Para esto también habría que asumir una fundación en 1155, cuando todavía Castiel estaba bajo la égida de la morisma africana, crudelísima enemiga de la Santa Fe Católica. Pero bueno, ya se le irá dando forma… para algo es santo, leche.

Con estas mentirijillas al fin y al cabo piadosas, el plato ya quedaba consistente, pero soso. Entonces mejor si lo especiamos con algunos detalles (por ejemplo, las cadenas) de la vida de San Guillermo de Vercelli (otro San Guillermo, en este caso con fiesta el 25 de junio) también conocido como San Guillermo Abad (1085-1142). Y para finalizar, el toque maestro del chef: añadir picante, en la forma de algunos episodios históricos o presuntos de otros dos Guillermos, aunque en este caso no santos: Guillermo IX, trovador y tronchamozas; y Guillermo X, ambos duques de Aquitania. Buen par de piezas. Ahora el guiso está perfecto: San Guillermo de Castielfabib. Se cierra la última muñeca rusa.

Las relaciones de la comunidad franciscana con la villa siempre fueron buenas.
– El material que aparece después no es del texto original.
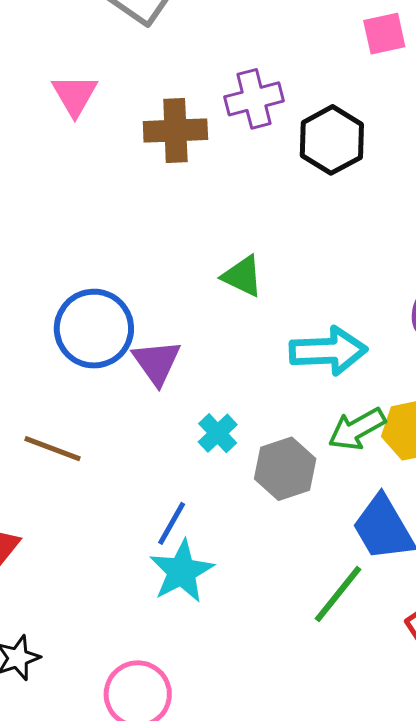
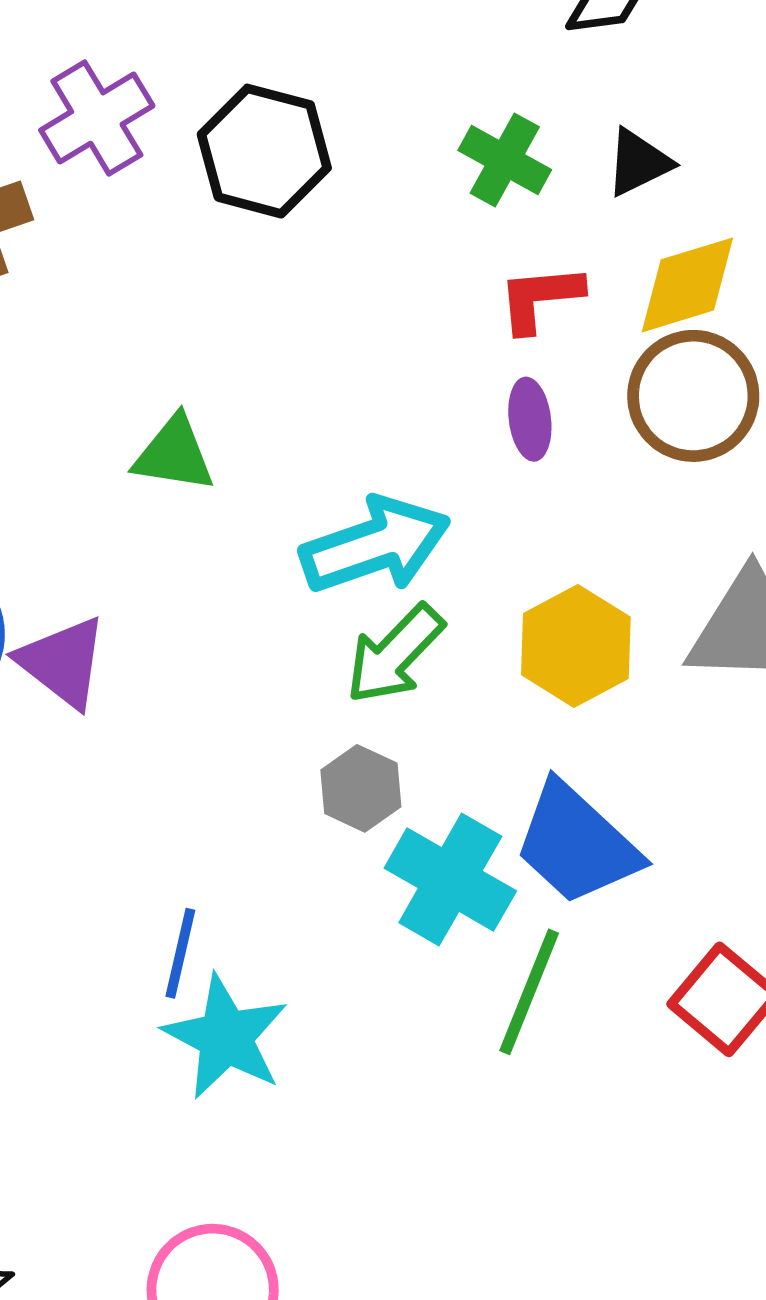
green arrow: (357, 429) -> (395, 654), moved
cyan cross: (218, 433) -> (450, 880), moved, size x1.6
gray hexagon: (285, 469) -> (361, 788), size x0.7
Algunos próceres comarcales pagaron obras y cultos. La iglesia fue recrecida en el siglo XVIII, dotada de campanario y ocho altares, y provista de un retablo de cierto mérito. No obstante, hubo épocas mejores y épocas peores, en las que el cenobio seguía la estela de una localidad que se hundía en profundas crisis. La Guerra de Sucesión no afectó demasiado, salvo el empobrecimiento general de todo el Reino. Por el contrario, la Guerra de la Independencia supuso la ocupación del Convento en noviembre de 1810 por las tropas napoleónicas, que lo convirtieron en Comandancia Militar después de desalojar a los frailes, que fueron enviados a Teruel.
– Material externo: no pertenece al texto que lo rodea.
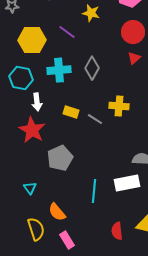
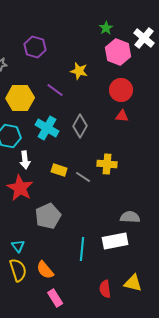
red triangle: (134, 58) -> (122, 116), turned 48
cyan cross: (59, 70) -> (47, 128), turned 35
yellow semicircle: (36, 229) -> (18, 270), moved

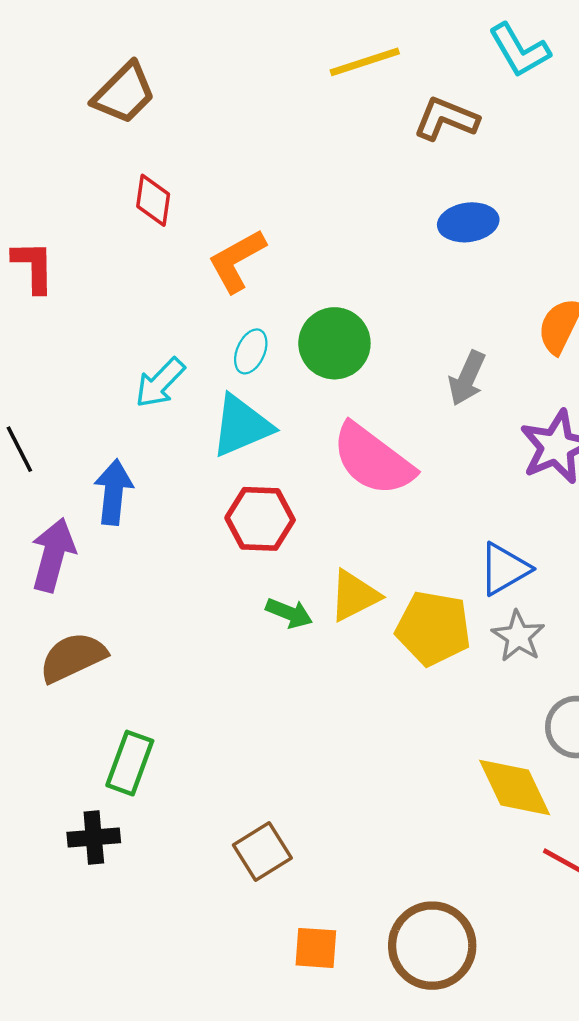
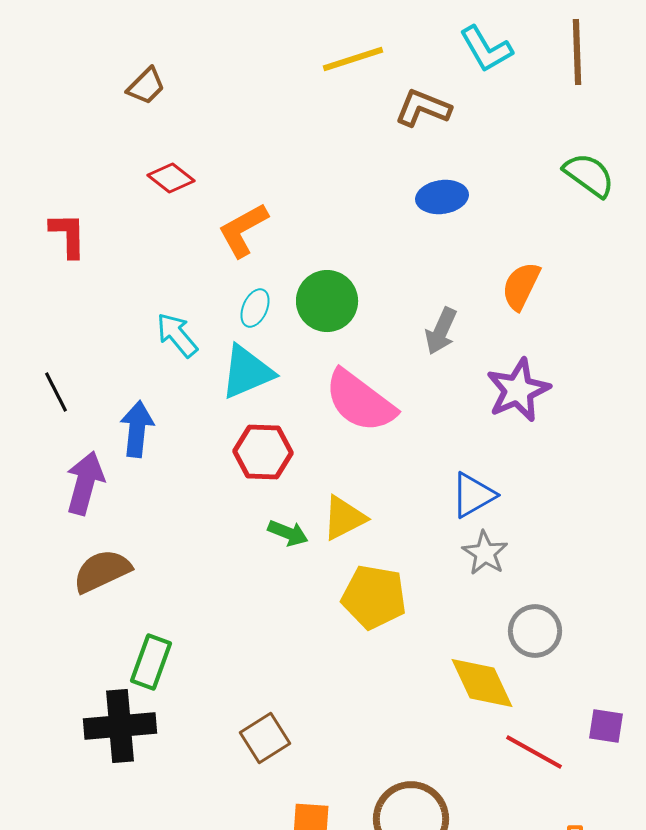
brown trapezoid: (124, 93) -> (146, 86), size x0.7
red diamond: (153, 200) -> (171, 178), turned -60
cyan arrow: (160, 383) -> (177, 335), turned 96
yellow pentagon: (433, 628) -> (374, 597), moved
black cross: (94, 837) -> (120, 726), size x1.6

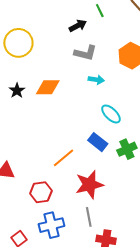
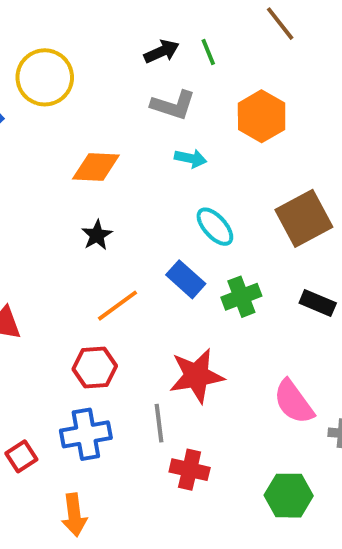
green line: (100, 11) -> (208, 52), moved
black star: (17, 91) -> (97, 235), moved
red star: (89, 185) -> (196, 376), moved
red hexagon: (41, 192) -> (95, 368), moved

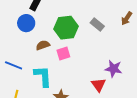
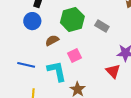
gray rectangle: (97, 25) -> (102, 26), moved
pink square: (63, 53) -> (75, 55), moved

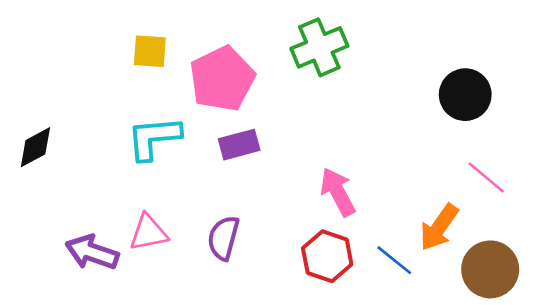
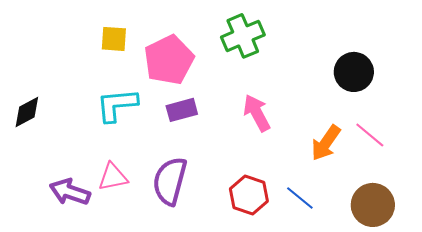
pink arrow: (338, 192) -> (257, 113), moved
orange arrow: (439, 227) -> (326, 143), moved
purple semicircle: (223, 238) -> (170, 181), size x1.4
El Convento ya no levantó cabeza. Tras la vuelta de los frailes, que resultó efímera, el Trienio Liberal (1820-1823) supuso una temprana desamortización del edificio y la orden del traslado de la comunidad al convento franciscano de Chelva. Quizás los frailes se fueron, quizás no, quizás solamente en parte, que no está claro. En el Convento firma documentos un hermano guardián, encargado de mantener el edificio. Quizás no esté solo y algunos de los hermanos continúen allí de forma irregular, aunque la situación jurídica del lugar estaba en alambres, y la comunidad herida de muerte, incluso en el postrero retorno del Absolutismo. El retablo mayor de la iglesia del convento fue vendido en 1825 por los propios frailes a la parroquia de Casas Bajas, en el extremo sur del Rincón, donde fue destruido en la última Guerra Civil. Los 3.000 reales de la venta tienen todo el aspecto de una operación a la desesperada, para conseguir ingresos con los que mantener una agonizante vida monástica, que quizás pudo prolongarse de forma subrepticia hasta 1830 o incluso algo después. Definitivamente incorporado al erario público, el Convento acabó convertido en hospital de sangre carlista entre 1836 y 1840, ya con un deterioro que rápidamente se aceleraría a lo largo de todo el siglo XIX, objeto de expolio y rapiña a cargo de gentes de los contornos. Primero desaparecieron todos los elementos de valía artística, y luego todo lo demás, aprovechado como material de construcción. La imagen de San Guillermo, que presidía el retablo mayor y que los frailes no habían vendido, fue llevada a la iglesia parroquial de Castiel, donde también fue destruida en 1936.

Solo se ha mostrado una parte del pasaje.